Sexo dulce y con calma

Cuando tienes el privilegio del tiempo, entregarse a hacer el amor de manera pausada y supersensorial puede ser un gran impulso para una relación. “Cuando te desaceleras e intentas posponer el orgasmo te enfocas más en explorar cada centímetro de los dos cuerpos y en saborear el tiempo que pasan juntos”, dice Ia Deb Levine, la autora de “La dicha del cibersexo”.

Incluso, los beneficios emocionales son muy duraderos.

El rapidín

Un rapidín es como un terremoto: Hace fluir la adrenalida, se acaba en un flashazo y te afloja las rodillas. Además de liberar tu lujuria, puede resultar una excelente forma de mostrarle a tu pareja cuánto l@ deseas.

PD.- Para que no haya fallas, nunca olviden usar un poco de lubricante (sólo por si acaso).  

Sexo exhibicionista

Quizá te parezca más sencillo exponer frente a 500 personas que masturbarte frente a tu pareja, pero atreverse a ello tal vez valga la pena. Los expertos dicen que ver a una mujer autocomplacerse está en el tope de las fantasías sexuales de ellos. Pero para las mujeres también es un gran estimulante y para ambos es la oportunidad de mostrarse qué y cómo les gusta un “trabajo manual”.

Sexo comfortable

A todo el mundo le gusta una sesión de sexo picante, pero a veces, lo único que deseas es algo equivalente a una sopita de fideos, es decir, puede que no sea excitante, pero te hace sentir muy bien.

“La gente tiene sexo por varias razones y una de ellas es porque busca comfort y alivio”, dice el terapeuta sexual  Michael Seiler.

Sexo salvaje

Es el tipo de sexo crudo, primario, que asusta a los vecinos, a las mascotas y mueve las cabeceras de la cama.

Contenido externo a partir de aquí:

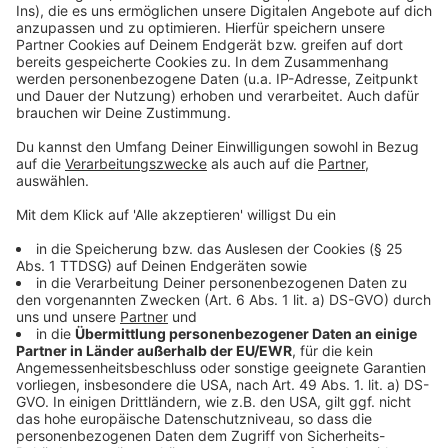
powered by
Usercentrics Consent
Anzeige
Management Platform
©
Copyright: Netflix
Wo Mavis auftaucht, wird es schnell schräg, bunt und
laut.
Anzeige
©
Copyright: Netflix
Aber Mavis hat auch ihre Tiefpunkte.
Anzeige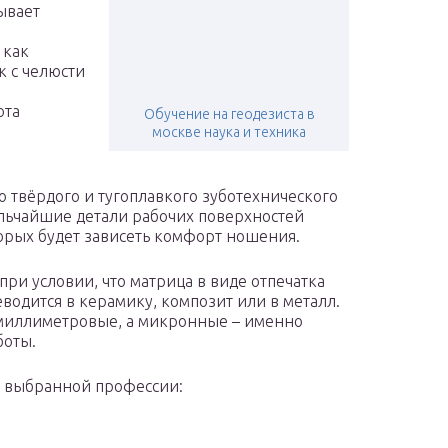
бывает
 как
к с челюсти
ота
Обучение на геодезиста в
москве наука и техника
 твёрдого и тугоплавкого зуботехнического
ельчайшие детали рабочих поверхностей
торых будет зависеть комфорт ношения.
при условии, что матрица в виде отпечатка
еводится в керамику, композит или в металл.
 миллиметровые, а микронные – именно
боты.
к выбранной профессии: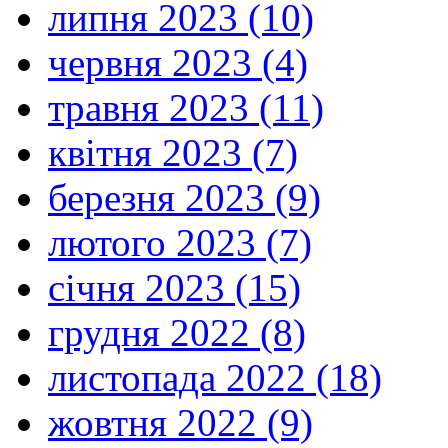
липня 2023 (10)
червня 2023 (4)
травня 2023 (11)
квітня 2023 (7)
березня 2023 (9)
лютого 2023 (7)
січня 2023 (15)
грудня 2022 (8)
листопада 2022 (18)
жовтня 2022 (9)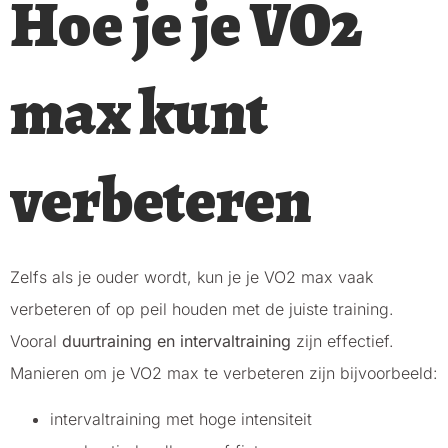
Hoe je je VO2
max kunt
verbeteren
Zelfs als je ouder wordt, kun je je VO2 max vaak
verbeteren of op peil houden met de juiste training.
Vooral
duurtraining en intervaltraining
zijn effectief.
Manieren om je VO2 max te verbeteren zijn bijvoorbeeld:
intervaltraining met hoge intensiteit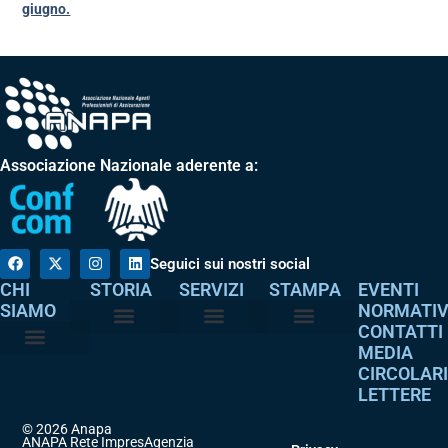
giugno.
Associazione Nazionale aderente a:
Seguici sui nostri social
CHI
STORIA
SERVIZI
STAMPA
EVENTI
SIAMO
NORMATI
CONTATTI
MEDIA
Perché è nata
I nostri valori
Servizi agli associati
Adempimenti intermediari
Comunicati stampa
Dicono di noi
CIRCOLAR
Atto costitutivo
Codice etico
LETTERE
© 2026 Anapa
ANAPA Rete ImpresAgenzia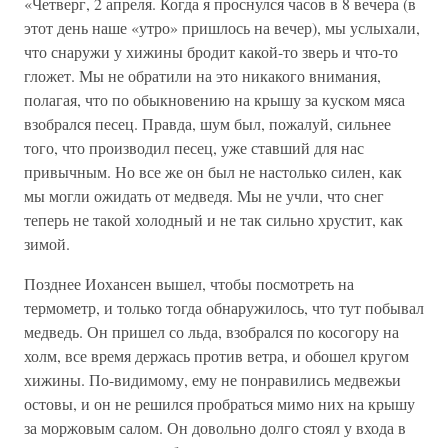
«Четверг, 2 апреля. Когда я проснулся часов в 8 вечера (в
этот день наше «утро» пришлось на вечер), мы услыхали,
что снаружи у хижины бродит какой-то зверь и что-то
гложет. Мы не обратили на это никакого внимания,
полагая, что по обыкновению на крышу за куском мяса
взобрался песец. Правда, шум был, пожалуй, сильнее
того, что производил песец, уже ставший для нас
привычным. Но все же он был не настолько силен, как
мы могли ожидать от медведя. Мы не учли, что снег
теперь не такой холодный и не так сильно хрустит, как
зимой.
Позднее Иохансен вышел, чтобы посмотреть на
термометр, и только тогда обнаружилось, что тут побывал
медведь. Он пришел со льда, взобрался по косогору на
холм, все время держась против ветра, и обошел кругом
хижины. По-видимому, ему не понравились медвежьи
остовы, и он не решился пробраться мимо них на крышу
за моржовым салом. Он довольно долго стоял у входа в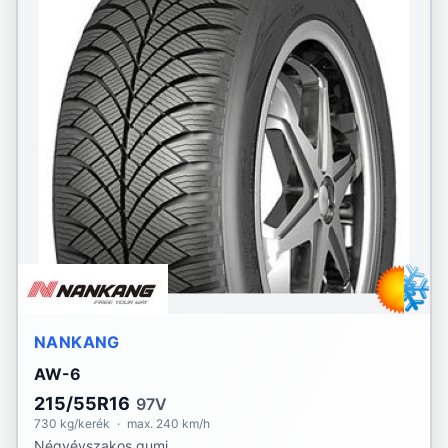
NANKANG
AW-6
215/55R16
97V
730 kg/kerék
·
max. 240 km/h
Négyévszakos gumi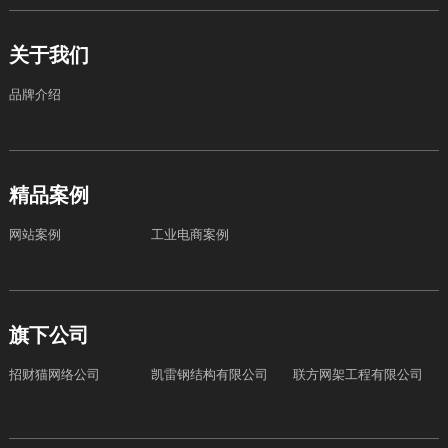
关于我们
品牌介绍
精品案例
网站案例
工业电商案例
旗下公司
招财猫网络公司
凯雷钢结构有限公司
联方网架工程有限公司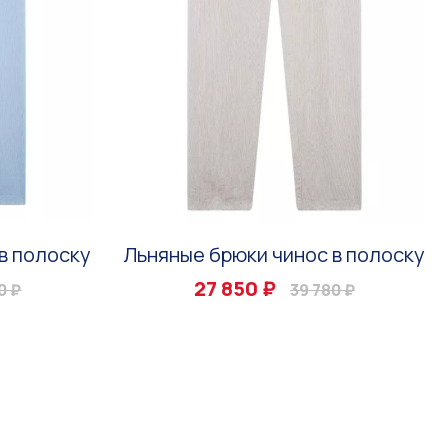
в полоску
Льняные брюки чинос в полоску
27 850 ₽
0 ₽
39 780 ₽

Cualquier sesión se sexo animal comienza en cuatro patas (estilo perrito), con las manos de él en la cintura de ella que está volteada de espadas.

Sexo sometido

Tener el control exita a muchos, así que a veces sólo hay que someterse a los deseos de la pareja, ya sea arriba, abajo o como se le antoje al que lleva el mando. El asunto es ceder, dice Fitzgerald.

Sexo de dominación femenina

Los hombres odian ceder el control remoto y el volante del auto, pero sí aman que, en el sexo, ellas tomen el timón, que los tomen por asalto, manipulen todos sus instrumentos y que les hagan trabajar con los de ellas. Rudo, fuerte y sin contemplaciones, como si fueran un juguete sexual.